La Black Label sta pubblicando delle serie apocalittiche superlative. Certo, bisogna ammettere che l’universo DC si presta bene a questo genere di rappresentazioni. Con i suoi personaggi iconici e granitici a volte serve davvero la fine del mondo per farli smuovere. Last Knight on Earth era stato divertente, Snyder e Capullo e le loro prove tecniche di Death Metal. Ma per gustarvi del sano rock ‘n roll ad altissimo tasso di ottani bisogna per forza puntare sui quattro albi che compongono Wonder Woman : Dead Earth.
Piccola premessa davvero necessaria : si fa tanto parlare della trinità DC, ma se diamo un’occhiata profonda ai loro componenti, è facile notare che la nostra beneamata amazzone, a volte tende a mancare della motivazione che invece pervade sia Superman che Batman.

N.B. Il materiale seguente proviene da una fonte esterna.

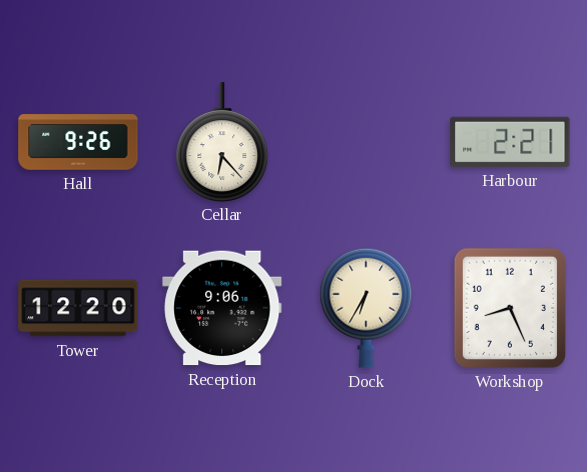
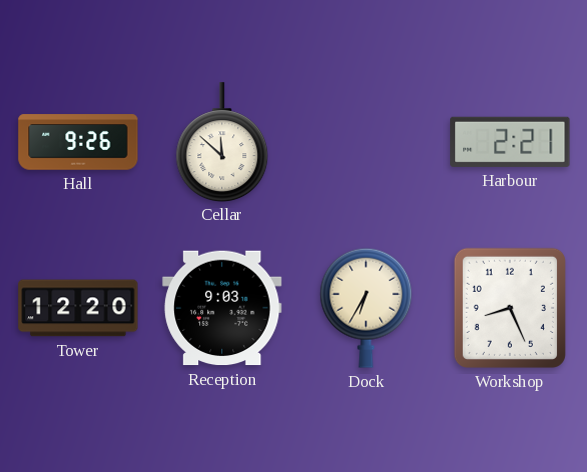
Cellar: 6:23 -> 11:52
Reception: 9:06 -> 9:03
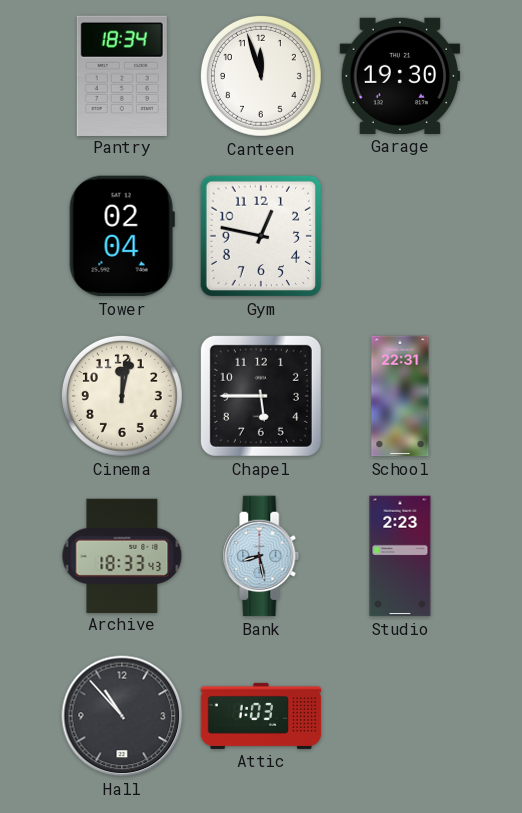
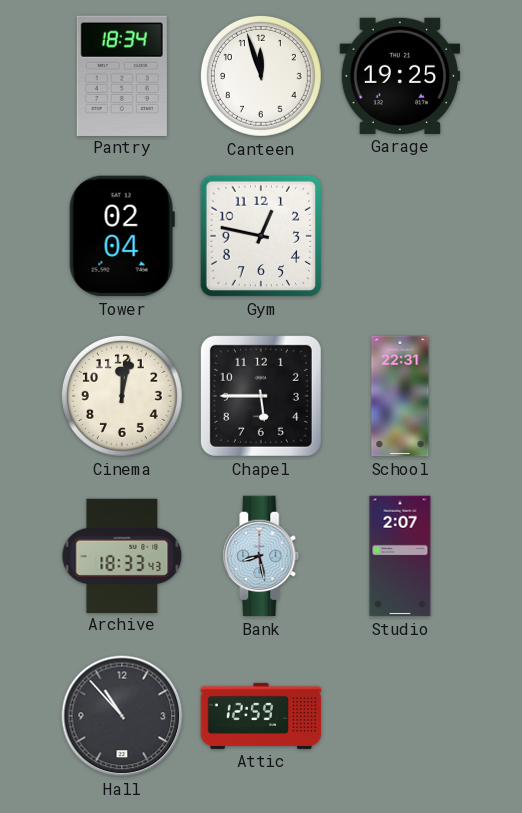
Garage: 19:30 -> 19:25
Studio: 2:23 -> 2:07
Attic: 1:03 -> 12:59
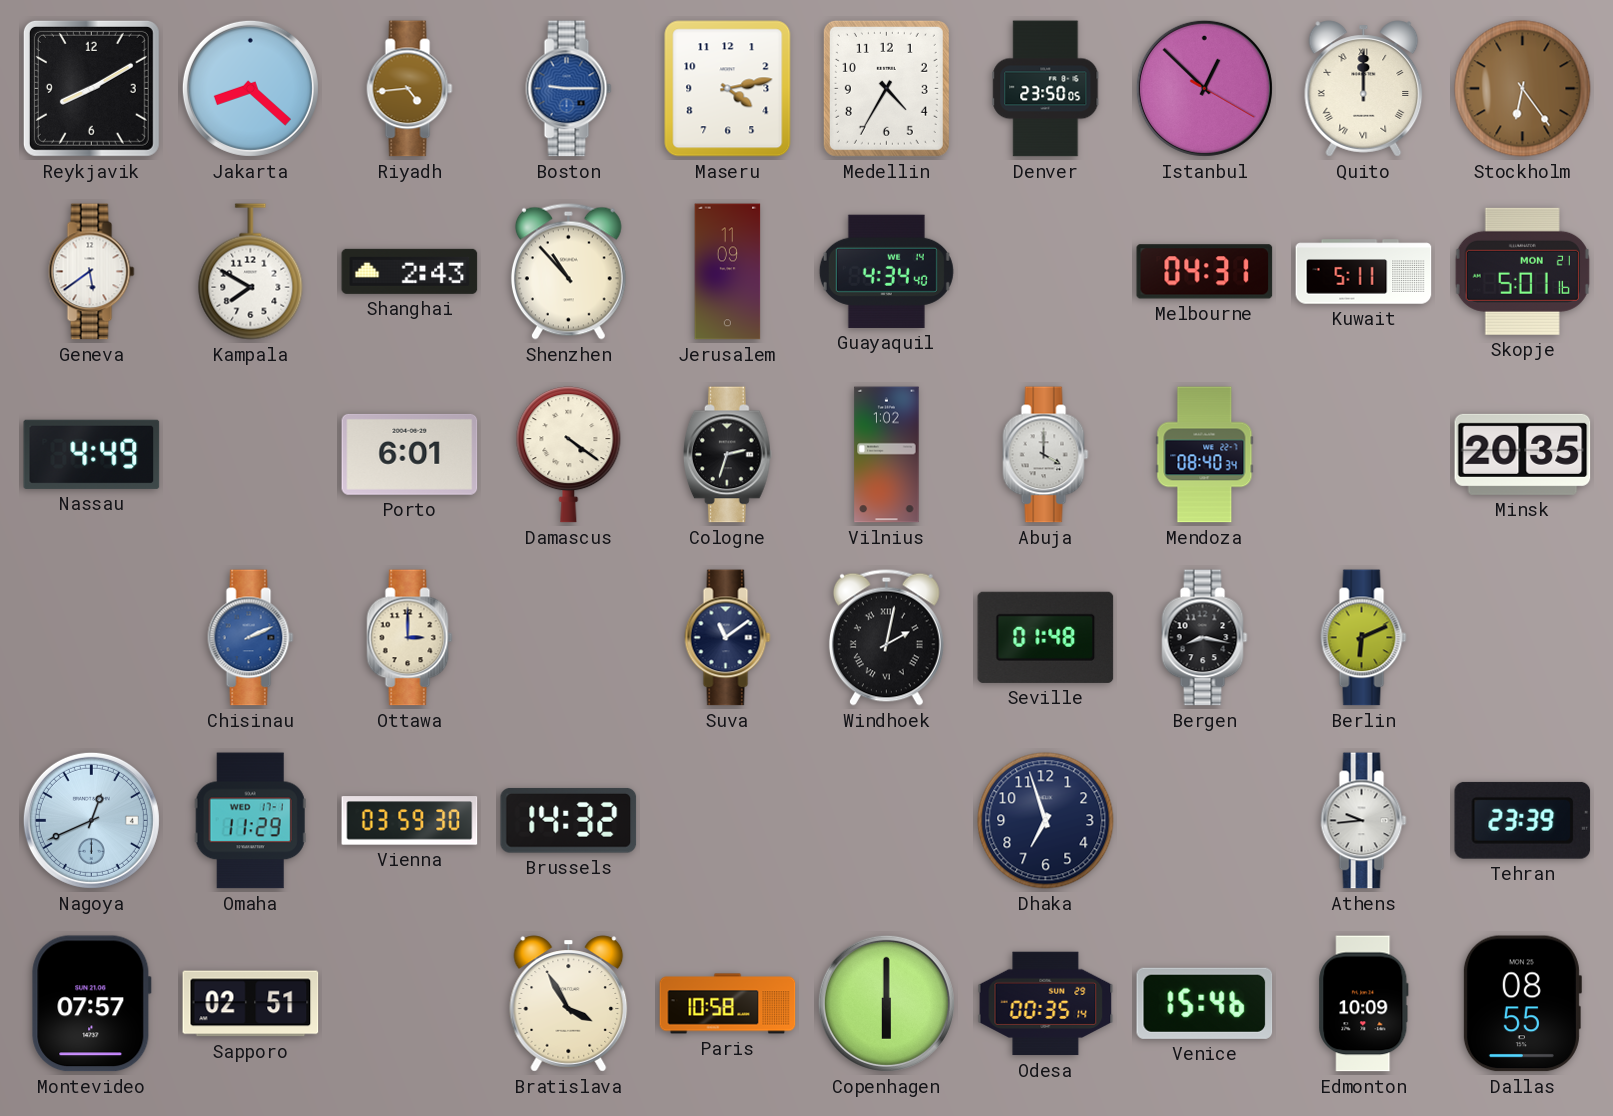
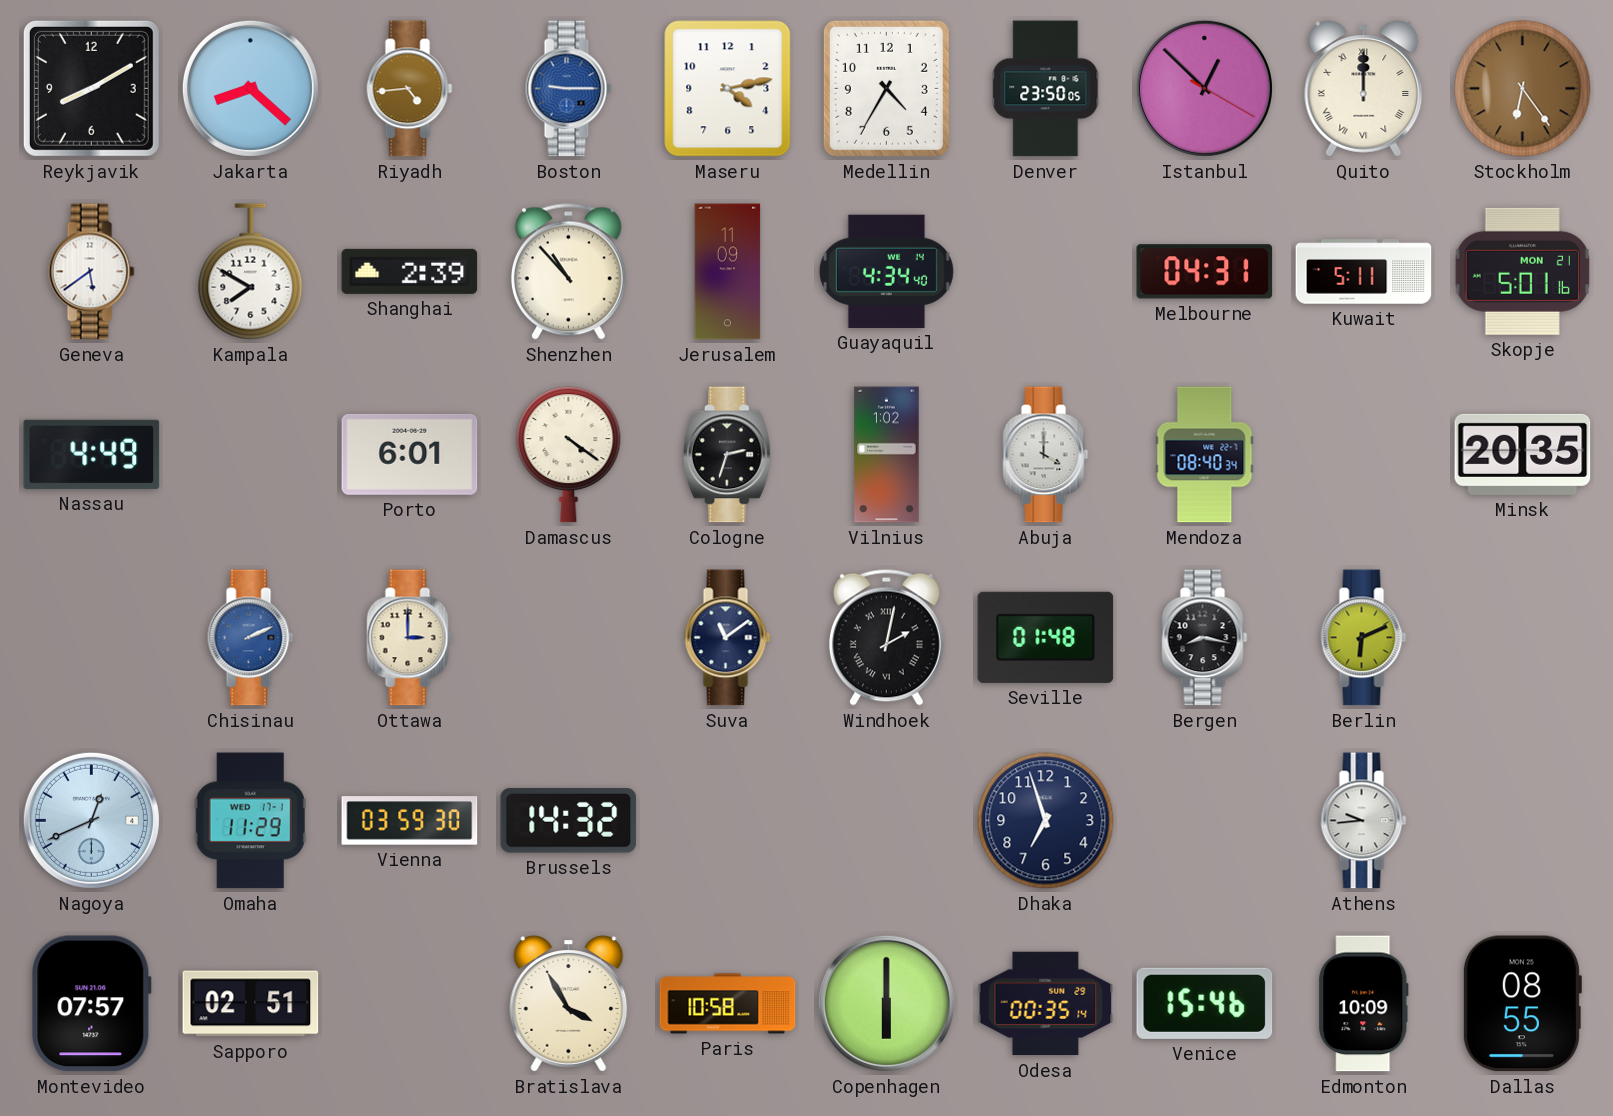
Shanghai: 2:43 -> 2:39
Tehran: 23:39 -> none
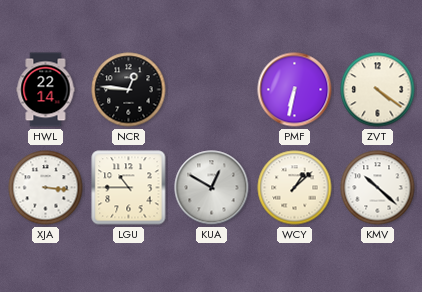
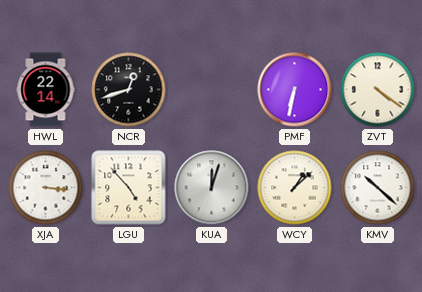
NCR: 12:46 -> 12:42
LGU: 10:45 -> 4:53
KUA: 12:50 -> 12:03
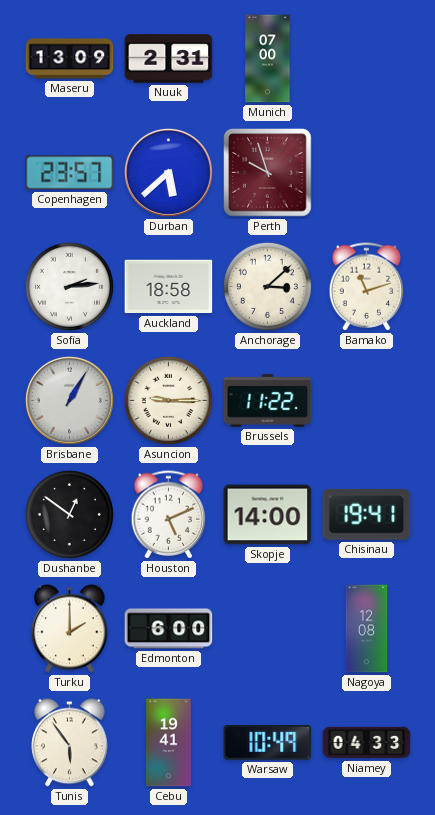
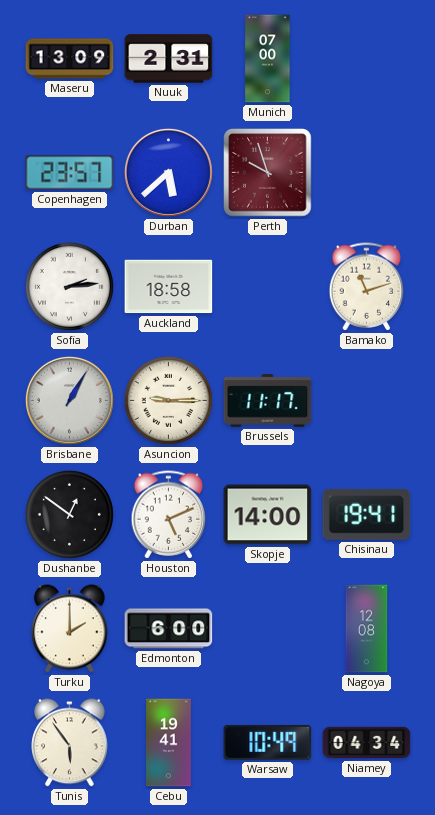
Anchorage: 3:08 -> none
Brussels: 11:22 -> 11:17
Niamey: 04:33 -> 04:34
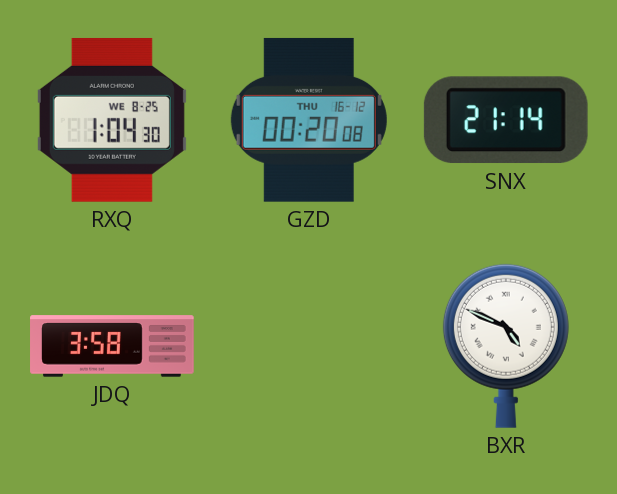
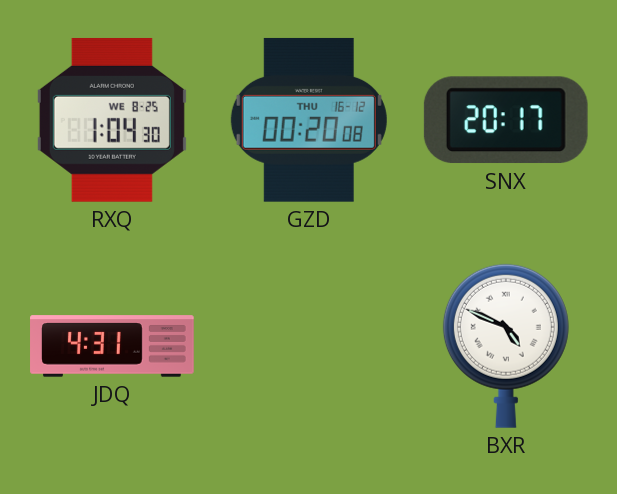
SNX: 21:14 -> 20:17
JDQ: 3:58 -> 4:31
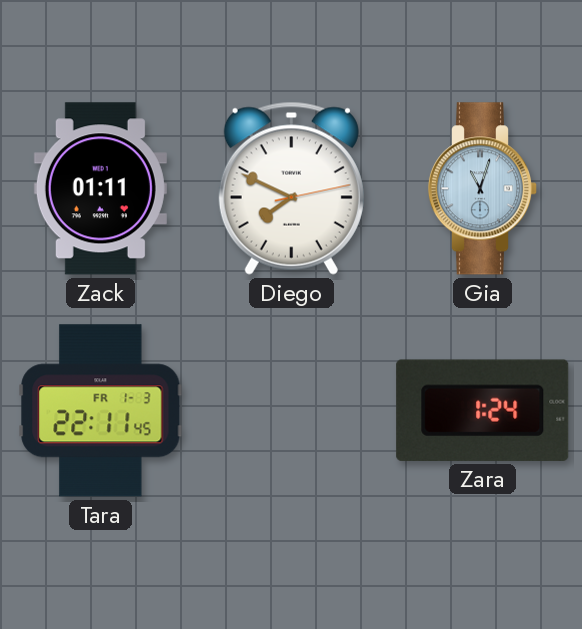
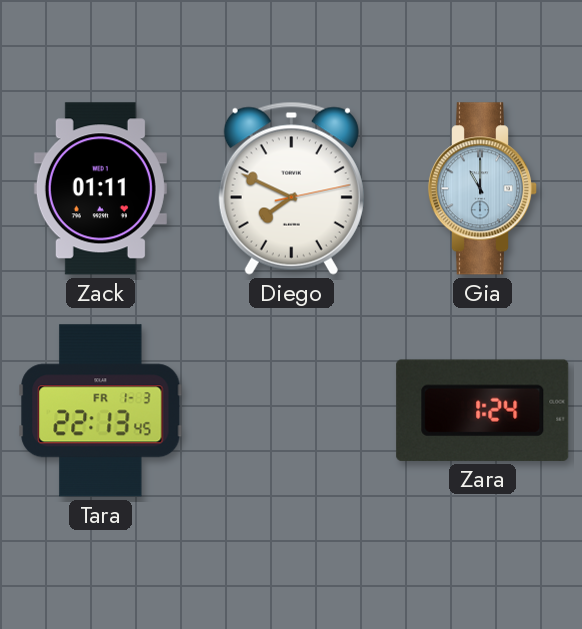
Gia: 11:03 -> 11:00
Tara: 22:11 -> 22:13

È una questione di struttura, dovremmo psicanalizzare quello che c’è alla base della sua origine (e non è detto che non la si faccia, presto, molto presto), ma l’impressione che ne deriva è che a muovere Diana di Themyscira sia una generalizzato senso di giustizia che non va mai ad esplorare angoli bui.
Ed è proprio qui che funziona questa versione in chiave apocalittica. Diana si risveglia nei resti della Wayne manor e ha pochi ricordi di quello che l’ha portata a dormire per secoli interi. Solo qualche certezza : il mondo è andato a rotoli, e ha un vago sentore che la colpa posso essere sua. Diana vaga tra le terre desolate, senza un alleato, fino a quando non scopre una delle ultime tribù di uomini costretti a difendersi da Hidrae giganti e mostri che neppure un inverno nucleare è stato capace di mettere a dormire.
Il viaggio verso la redenzione e la salvezza la porterà a dover guadagnare fiducia, muovere passi incerti al fine di trovare un nuovo ruolo nel mondo. Ed un posto per i pochi rimasti di rimarginare le ferite e tornare a crescere.
Daniel Warren Johnson sa impastare le mani in questa storia sapientemente. Il viaggio di Diana somiglia al cammino dell’eroe. Ogni passo, ogni anfratto nasconde frammenti del suo passato e nuovi pericoli. E spesso le due cose coincidono.
Johnson, che è autore completo, con un passato recente legato a Skybound (lavori pubblicati anche in Italia, Ghost Fleet e Murder Falcon) usa un tratto violento, verace. Diana, con la sua nuvola di capelli ricci spettinati ed i suoi muscoli torniti non è mai stata più vera e sensuale. La rabbia atavica che la pervade è incisa in ogni tratto. Tavole che sembrano composte da pagine veloci di matita e carboncino ad incidere l’urgenza di arrivare all’epilogo esplosivo.
Tra le altre cose, verso la fine del secondo volume, Diana brandirà un’arma di una violenza ed un afrore pulp inaudito. E malgrado ciò, neanche è il punto estremo. Ogni pagina trasuda esagerazione, anche i momenti di tregua sono strappati ad una ironia fulminante che non trasborda mai nel pessimo gusto.
Il formato prestige dei quattro albi è stato pubblicato in America ed adesso è in fase di pubblicazione anche in Italia, ma sapete già che il Vostro affezionato aspetta il volume cartonato.